Latency (network, storage) should be stable whole time as excessive peaks could mean problem for ETCD (and therefor whole cluster). Even only few minutes lasting peak in latency could mean timeout on ETCD, API and oauth pods and cause inability to login to cluster.
ETCD performance depends mainly on storage, CPU and network latency, but be aware it can be combination of all of them and focusing on single part is bad idea!
Customer should understand that
- masters are most important nodes and therefor they should have best resources (CPU, storage, networking)
- masters should have dedicated resources, mixing master and worker workload can cause cluster stability issues
- with Openshift, only 3 masters are supported no matter how big cluster is (and bigger the cluster, more resources are needed on masters)
- for best performance, virtualized masters should have dedicated storage/LUN and be hosted on dedicated hypervisor (not shared with other VMs)
There is no exact formula, but masters should be sized depending on load (mainly load on API and ETCD caused by operators or pipelines).
What to do:
Examine size of cluster, apart from regular sizes you could find also non-common setup or size which can be confusing (small cluster with too many resources or opposite).
Example:
- 3 worker node running heavy DB can be more overloaded than same size cluster running light nginx containers.
- single node (SNO) cluster running on node with 64 CPUs is stronger than 3 node cluster with 8 CPU nodes.
- cluster with 120 workers and no infra nodes
Check number of operators and pods and asses if load is not too big for size of the cluster/nodes.
average sizing would be
small - SNO, Edge or up to 5 workers and no infra
medium - 10-20 workers and few infra
large - 20+ workers and 6+ infras
huge - 50-100+ workers and 10-20+ infras
small cluster with minimum or medium resources is good only for local development or demo or SNO/Edge scenarios
Check the load (number of installed operators/pipelines and how heavy they are) and check if master nodes have enough CPU.
minimum - 4 CPU, good only for local development or demo
medium - 8 CPU, good for small to medium cluster with average load
large - 16 CPU, good for small to medium cluster with heavy load (or too many operators, pipelines, etc..) or large cluster with average load
huge - 20+ CPU, good for large cluster with heavy load
RAM depends heavily on installed operators (for example logging can be quite heavy on CPU and RAM).
values should be below 4.0. Values over 8.0 are alarming.

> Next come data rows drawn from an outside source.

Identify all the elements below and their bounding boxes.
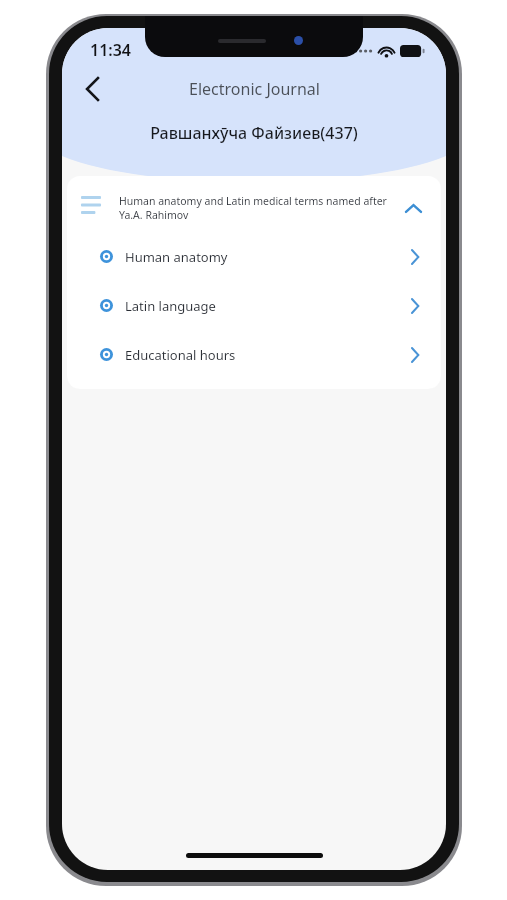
button[interactable]: Collapse xyxy=(399,194,427,222)
staticText: Равшанхӯча Файзиев(437) xyxy=(78,122,430,144)
staticText: Human anatomy and Latin medical terms na… xyxy=(119,194,389,222)
staticText: Human anatomy xyxy=(125,248,411,266)
button[interactable]: Human anatomy xyxy=(67,232,441,281)
button[interactable]: Educational hours xyxy=(67,330,441,379)
button[interactable]: Human anatomy and Latin medical terms na… xyxy=(67,176,441,232)
staticText: Educational hours xyxy=(125,346,411,364)
staticText: 11:34 xyxy=(90,39,132,61)
staticText: Latin language xyxy=(125,297,411,315)
button[interactable]: Back xyxy=(72,69,112,109)
staticText: Electronic Journal xyxy=(189,78,320,100)
button[interactable]: Latin language xyxy=(67,281,441,330)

Always check sizing of nodes if they have enough CPU/RAM if you see high iowait.
There's always will be pros and cons as you cannot have storage that would have best concurrent IOPS but also sequential, or super high IOPS and super low latency. Customer should find balance between DB/ETCD related performance and generic (worker load) performance.
required fsync sequential IOPS:
- 50 - minimum, local development
- 300 - medium cluster with average load
- 500 - medium or large cluster
- 800+ - large cluster with heavy load
[fio suite]
Importance of data is in following order. Make sure you get data with highest priority first and examine them first.
- Fsync latency and fsync sequential IOPS (is storage tweaked for ETCD?) How to graph etcd metrics using Prometheus to gauge Etcd performance in OpenShift
- LibIAO sequential IOPS (is storage tweaked for sequential IO in general?)
- Random, concurrent IOPS (while being tweaked for sequential IOPS, how storage can handle concurrent?)
Never make conclusion only from one metric alone, but rather look at combination of data and importance/priority of the data. ETCD metrics are most important to see how data change over time. Never make conclusion from data that describe only one specific moment!
Example of small/medium cluster:
fsync seq. | libiao seq. | random/concurrent | outcome | solution |
---|---|---|---|---|
IOPS below 300 | IOPS below 1000 | 10k+ IOPS | BAD | storage is optimized for concurrent IOPS but ETCD requires sequential |
300-600 IOPS | 1500-2500 IOPS | below 10k | GOOD | |
900+ IOPS | 4000-6000+ IOPS | very low IOPS | BAD | storage is optimized too much for ETCD but not for other things. High concurrent IO could degrade sequential IO a lot. |
IMPORTANT: all numbers in example are just rough estimates and shouldn't be taken as exact threshold. Don't focus just on numbers but also on gap between different values.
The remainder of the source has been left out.